Petit Baz stürzt mit seinen wilden Locken und seiner roten Brille auf der Stupsnase in Richtung Tisch, schnappt sich das große Paket und fragt:

»Was ist in dem Geschenk drin?«

»Ach ja, herzlichen Glückwunsch«, sagt Juliette. »Wir haben übrigens auch etwas für dich.« Sie greift nach einer Plastiktüte der Buchhandlung Fnac. »Tut mir leid, aber ich hatte keine Zeit mehr, es einzupacken. Baz hat es ausgesucht.«

Petit Baz greift nach der Tüte und hält sie mir mit vor Aufregung leuchtenden Augen hin. Basile ist noch zu klein, um zu verstehen, dass diese Augen mein schönstes Geschenk sind, ganz gleich, was in der Tüte ist. Aber weil in seinem Alter Geburtstagsgeschenke etwas Heiliges sind, sage ich mit meiner Glücklicher-Papa-Stimme:

»Was ist denn in dieser Tüte? Oh! Eine Harry-Potter-DVD!«

»Mama hat gesagt, ich darf sie mir mit dir anschauen, auch wenn es mehr was für Große ist.«

Juliette verdreht die Augen, als wolle sie sagen: »Du schaffst das schon.« Und so funktioniert unsere Übereinkunft: Wir wechseln uns wochenweise mit der Betreuung von Basile ab. Das Glück unserer merkwürdigen Familie beruht darauf, dass wir gegenseitig darauf vertrauen, dass jeder sein Bestes tut.

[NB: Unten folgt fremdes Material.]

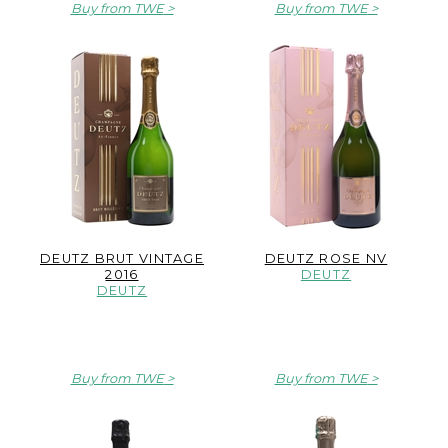
Buy from TWE
Buy from TWE
DEUTZ BRUT VINTAGE
DEUTZ ROSE NV
2016
DEUTZ
DEUTZ
Buy from TWE
Buy from TWE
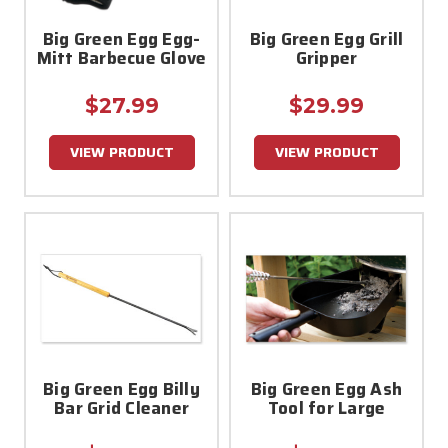
Big Green Egg Egg-
Big Green Egg Grill
Mitt Barbecue Glove
Gripper
$27.99
$29.99
VIEW PRODUCT
VIEW PRODUCT
Big Green Egg Billy
Big Green Egg Ash
Bar Grid Cleaner
Tool for Large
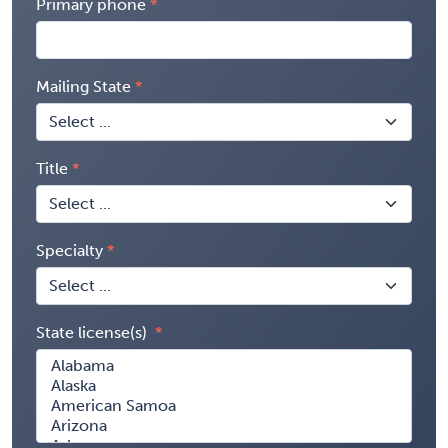
Primary phone
Mailing State
Title
Specialty
State license(s)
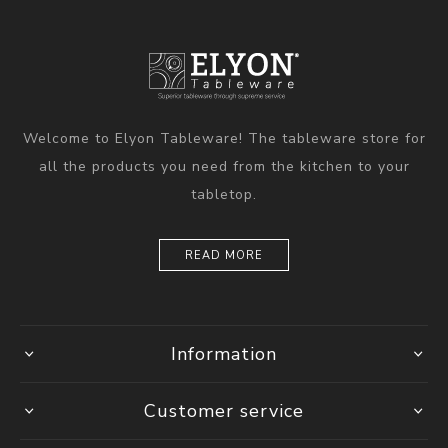
Welcome to Elyon Tableware! The tableware store for
all the products you need from the kitchen to your
tabletop.
READ MORE
Information
Customer service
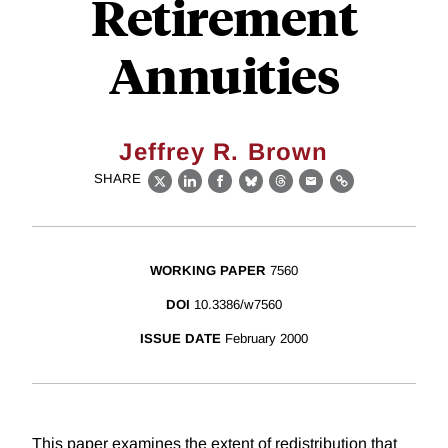
Retirement
Annuities
Jeffrey R. Brown
SHARE
X
LinkedIn
Facebook
Bluesky
Threads
Email
Link
WORKING PAPER
7560
DOI
10.3386/w7560
ISSUE DATE
February 2000
This paper examines the extent of redistribution that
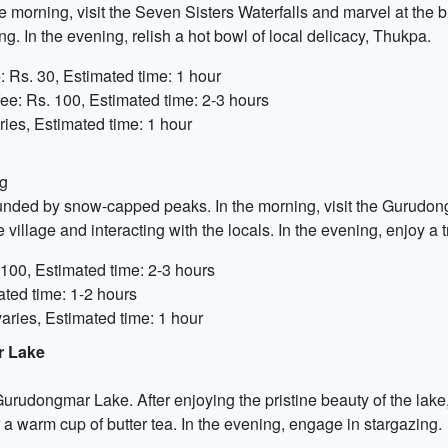
e morning, visit the Seven Sisters Waterfalls and marvel at the
g. In the evening, relish a hot bowl of local delicacy, Thukpa.
 Rs. 30, Estimated time: 1 hour
ee: Rs. 100, Estimated time: 2-3 hours
ies, Estimated time: 1 hour
ng
unded by snow-capped peaks. In the morning, visit the Gurudong
 village and interacting with the locals. In the evening, enjoy a
100, Estimated time: 2-3 hours
ted time: 1-2 hours
aries, Estimated time: 1 hour
r Lake
rudongmar Lake. After enjoying the pristine beauty of the lake, 
 a warm cup of butter tea. In the evening, engage in stargazing.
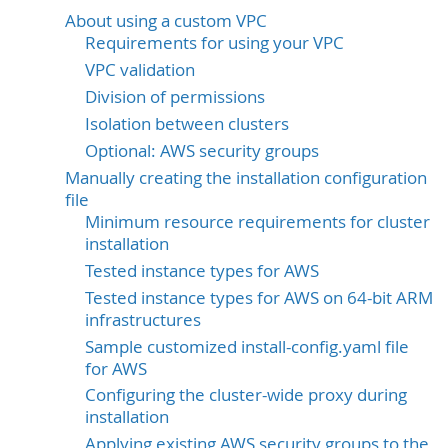
About using a custom VPC
Requirements for using your VPC
VPC validation
Division of permissions
Isolation between clusters
Optional: AWS security groups
Manually creating the installation configuration
file
Minimum resource requirements for cluster
installation
Tested instance types for AWS
Tested instance types for AWS on 64-bit ARM
infrastructures
Sample customized install-config.yaml file
for AWS
Configuring the cluster-wide proxy during
installation
Applying existing AWS security groups to the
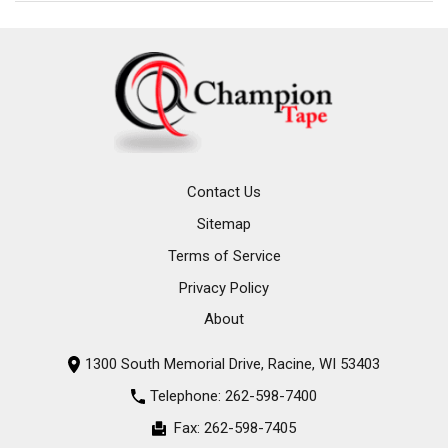
Contact Us
Sitemap
Terms of Service
Privacy Policy
About
1300 South Memorial Drive, Racine, WI 53403
Telephone:
262-598-7400
Fax:
262-598-7405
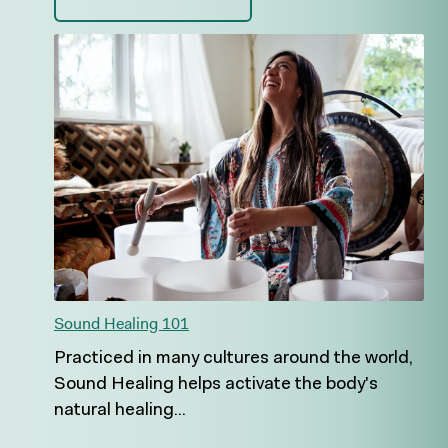
Sound Healing 101
Practiced in many cultures around the world,
Sound Healing helps activate the body's
natural healing...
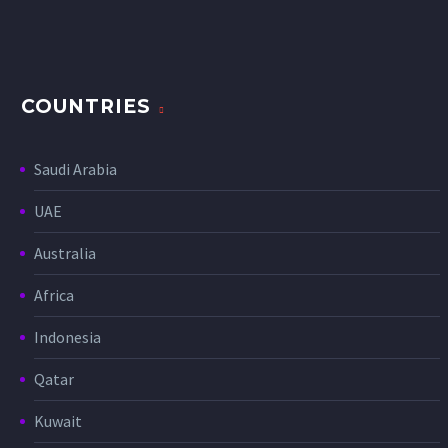
COUNTRIES
Saudi Arabia
UAE
Australia
Africa
Indonesia
Qatar
Kuwait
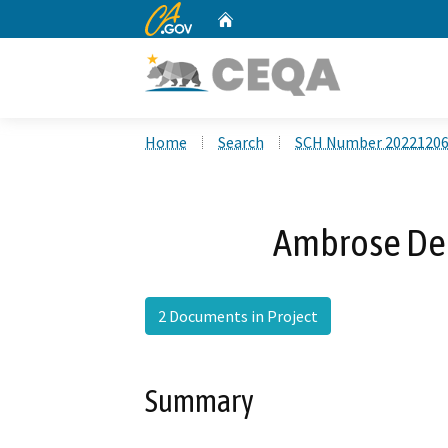
CA.gov
Home
Custom Google Search
Home
Search
SCH Number 2022120
Ambrose Deb
2 Documents in Project
Summary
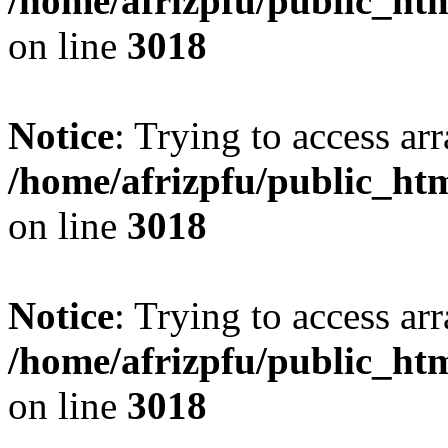
/home/afrizpfu/public_htm
on line
3018
Notice
: Trying to access arr
/home/afrizpfu/public_htm
on line
3018
Notice
: Trying to access arr
/home/afrizpfu/public_htm
on line
3018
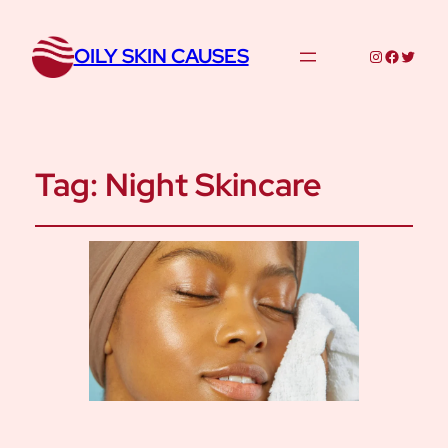
OILY SKIN CAUSES
Instagram
Facebo
Twitte
Tag:
Night Skincare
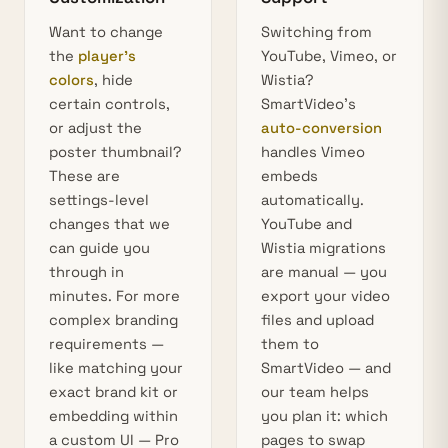
Want to change
Switching from
the
player’s
YouTube, Vimeo, or
colors
, hide
Wistia?
certain controls,
SmartVideo’s
or adjust the
auto-conversion
poster thumbnail?
handles Vimeo
These are
embeds
settings-level
automatically.
changes that we
YouTube and
can guide you
Wistia migrations
through in
are manual — you
minutes. For more
export your video
complex branding
files and upload
requirements —
them to
like matching your
SmartVideo — and
exact brand kit or
our team helps
embedding within
you plan it: which
a custom UI — Pro
pages to swap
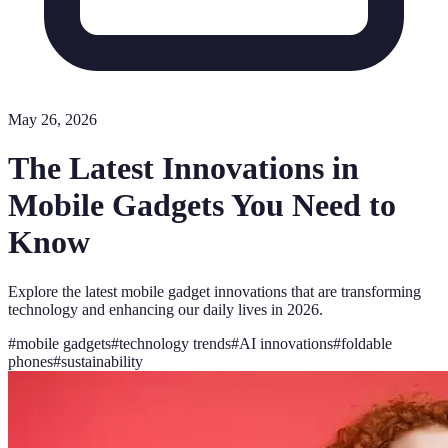
May 26, 2026
The Latest Innovations in
Mobile Gadgets You Need to
Know
Explore the latest mobile gadget innovations that are transforming
technology and enhancing our daily lives in 2026.
#
mobile gadgets
#
technology trends
#
AI innovations
#
foldable
phones
#
sustainability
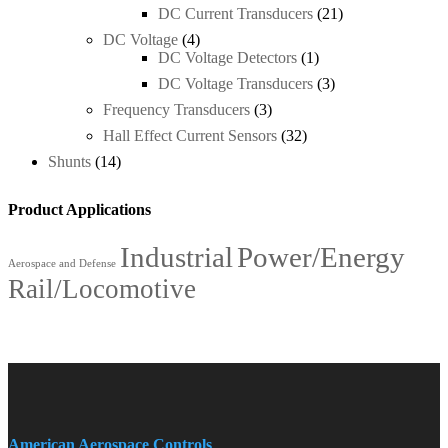
DC Current Transducers
(21)
DC Voltage
(4)
DC Voltage Detectors
(1)
DC Voltage Transducers
(3)
Frequency Transducers
(3)
Hall Effect Current Sensors
(32)
Shunts
(14)
Product Applications
Industrial
Power/Energy
Aerospace and Defense
Rail/Locomotive
American Aerospace Controls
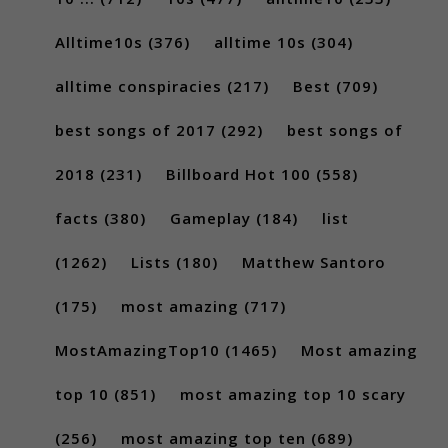
Alltime10s
(376)
alltime 10s
(304)
alltime conspiracies
(217)
Best
(709)
best songs of 2017
(292)
best songs of
2018
(231)
Billboard Hot 100
(558)
facts
(380)
Gameplay
(184)
list
(1262)
Lists
(180)
Matthew Santoro
(175)
most amazing
(717)
MostAmazingTop10
(1465)
Most amazing
top 10
(851)
most amazing top 10 scary
(256)
most amazing top ten
(689)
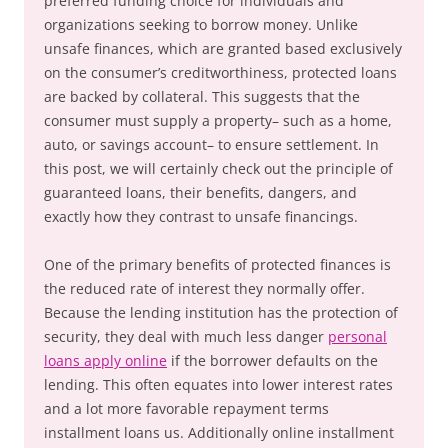
preferred funding choice for individuals and
organizations seeking to borrow money. Unlike
unsafe finances, which are granted based exclusively
on the consumer’s creditworthiness, protected loans
are backed by collateral. This suggests that the
consumer must supply a property– such as a home,
auto, or savings account– to ensure settlement. In
this post, we will certainly check out the principle of
guaranteed loans, their benefits, dangers, and
exactly how they contrast to unsafe financings.
One of the primary benefits of protected finances is
the reduced rate of interest they normally offer.
Because the lending institution has the protection of
security, they deal with much less danger
personal
loans apply online
if the borrower defaults on the
lending. This often equates into lower interest rates
and a lot more favorable repayment terms
installment loans us. Additionally online installment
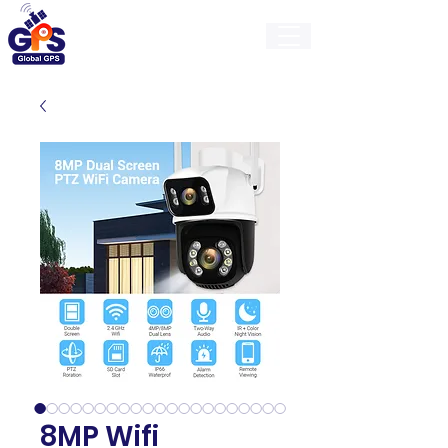
GlobalGps
8MP Wifi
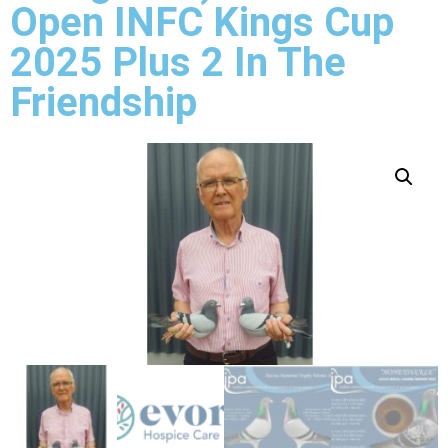
Open INFC Kings Cup
2025 Plus 2 In The
Friendship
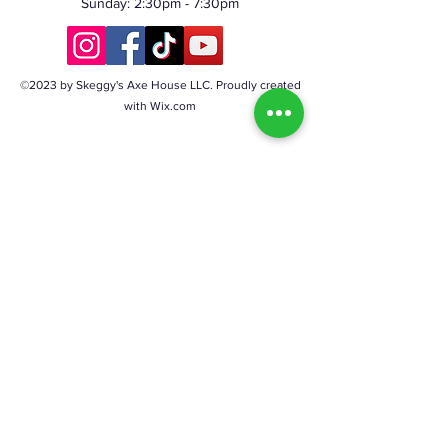
Sunday: 2:30pm - 7:30pm
©2023 by Skeggy's Axe House LLC. Proudly created
with Wix.com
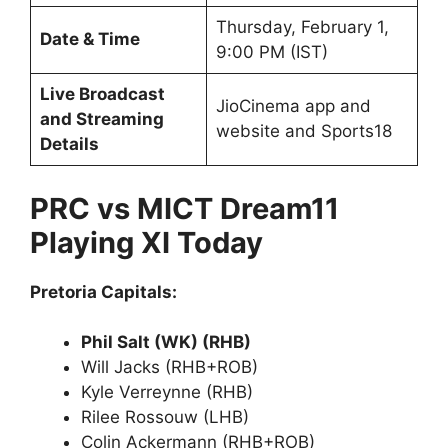
Thursday, February 1,
Date & Time
9:00 PM (IST)
Live Broadcast
JioCinema app and
and Streaming
website and Sports18
Details
PRC vs MICT Dream11
Playing XI Today
Pretoria Capitals:
Phil Salt (WK) (RHB)
Will Jacks (RHB+ROB)
Kyle Verreynne (RHB)
Rilee Rossouw (LHB)
Colin Ackermann (RHB+ROB)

»Kann man wohl sagen, dass er hibbelig ist«, lässt sich Louis-Jean vernehmen, der den Jungen kitzelt. Petit Baz lacht laut und macht Ninja-Bewegungen.

Juliette verkündet, dass sie nicht bleiben kann, weil Marc auf sie wartet (mein Magen krampft sich zusammen), gibt Petit Baz einen Kuss, winkt uns allen zu, und dann ist alles, was von ihr zurückbleibt, der flüchtige Duft eines Parfüms, das mich verrückt macht, und die Spur ihres Lippenstifts auf der Wange meines Sohnes.

»Wann pustest du die Kerzen aus?«, erkundigt sich Petit Baz.